Somewhere along the line, we decided our homes were supposed to be some sort of museum to the things that we love, having them proudly displayed on shelves or on walls, proclaiming to the world "who we think we are".
I was one of those children.  Every member of my family had their own "special" collection (though frankly most people had multiple collections) and everyone else bought them gifts that would add to that collection.  I believe I was the first person in my family to begin to refuse gifts (asking for cash instead), and I was looked at as weird for it.  Why on earth would I not want to participate in exchanging of gifts?

In my family, that gift exchange wasn't just finding something a person would like and giving it to them, exchanging gifts is one of the few ways my family tries to express love for one another.  The other is food.  If you love someone, you buy them things and you make them food.  Spending time together is not something that happens much, getting to know each other beyond shallow surface depth doesn't happen much either.  My family has no idea what goes on in my life and barely reacted during some major events in my life.  I don't have any heartache over it... this is just how it has always been.

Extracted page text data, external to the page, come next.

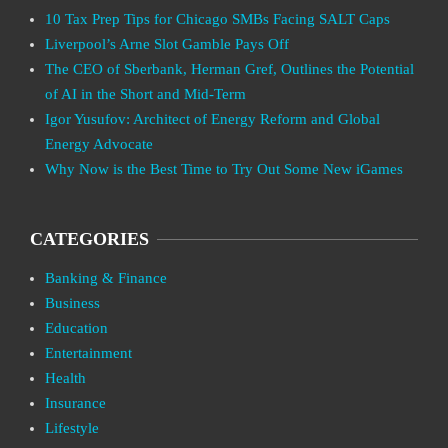
10 Tax Prep Tips for Chicago SMBs Facing SALT Caps
Liverpool’s Arne Slot Gamble Pays Off
The CEO of Sberbank, Herman Gref, Outlines the Potential
of AI in the Short and Mid-Term
Igor Yusufov: Architect of Energy Reform and Global
Energy Advocate
Why Now is the Best Time to Try Out Some New iGames
CATEGORIES
Banking & Finance
Business
Education
Entertainment
Health
Insurance
Lifestyle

I suppose that when I said I didn't want to exchange gifts any longer, to them it was as if I had said I didn't love them any more or didn't want to be a part of the family.  Neither of those things are true, I'd much rather spend time having fun with them (I never get invited to game nights any more) and I'd rather they not buy me things that I'm going to end up donating or throwing away... it's a waste of their money and time shopping and they don't seem to grasp that gifts do not make me feel loved.  If anything, it makes me feel that they're throwing money at me rather than having to interact with me.

That... well ok I do have some heartache over that.

Anyway, We are taught by television, books, magazines and other media that buying things is normal, good for the economy and necessary for happiness.  You can't look good, be smart or stay in touch with people unless you spend lots of money.  You can't fall in love, get married or have kids without spending lots of money.  You can't even get sick or die without spending lots of money.  Everything in our society depends upon each person spending more money than they earn, and there are only two places all of the stuff that they buy can go.... into a home or into a dumpster.

Either it goes to their home, or it gets donated or gifted to someone else's home, or it goes in the trash.  Ultimately, every item that we've consumed over the years will end up in the trash, one way or another.  Saving things from the trash is only a temporary layover.

Next time you're in a store, stop and take a look around you.  Understand that 99% of the merchandise, packaging and even the shelves and signage in that building will all be in a dump some day.  If we're lucky, much of it will be recycled a few times before ending up in a dump.  Nonetheless, know that every shiny new thing in that store is destined to become trash, though the journey to that point varies.

Before buying, consider the journey it is going to experience before it becomes trash.  How well loved will it be, in the long run?  Will you likely have it more than a year?  Will you be bored with it or have forgotten about it within a month?  Do you like it because of its purpose or is it just the form and colors that you admire?  (I'm very guilty of wanting to buy something just because I like the color... ugh!)

We desperately need impulse buying to become a thing of the past.  Every single purchase should be carefully considered because each time an item is purchased, it is a signal to the manufacturer to make more crap!  A person might think there is no harm in buying something they may not use and ultimately donating or throwing it away, but this is simply not true.  Every item we purchase carries with it a burden, and we must take the time to consider that burden before we purchase the item.  If it has a use that outweighs the burden on ourselves and the planet, and we are likely to use it for years to come, then it is a reasonable purchase.

Otherwise... it should be left in the store.